[[ SUPPLIED DATA, beginning ]]

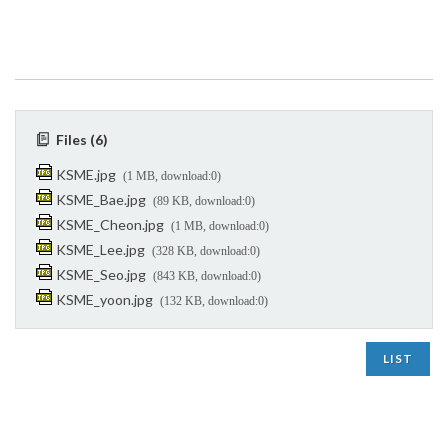
Files (6)
KSME.jpg
(1 MB, download:0)
KSME_Bae.jpg
(89 KB, download:0)
KSME_Cheon.jpg
(1 MB, download:0)
KSME_Lee.jpg
(328 KB, download:0)
KSME_Seo.jpg
(843 KB, download:0)
KSME_yoon.jpg
(132 KB, download:0)
LIST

[[ SUPPLIED DATA, end ]]

WORK INSTRUCTIONS: Your task is to copy every line in the entries that holds the string "download".

TASK OUTPUT:
(1 MB, download:0)
(89 KB, download:0)
(1 MB, download:0)
(328 KB, download:0)
(843 KB, download:0)
(132 KB, download:0)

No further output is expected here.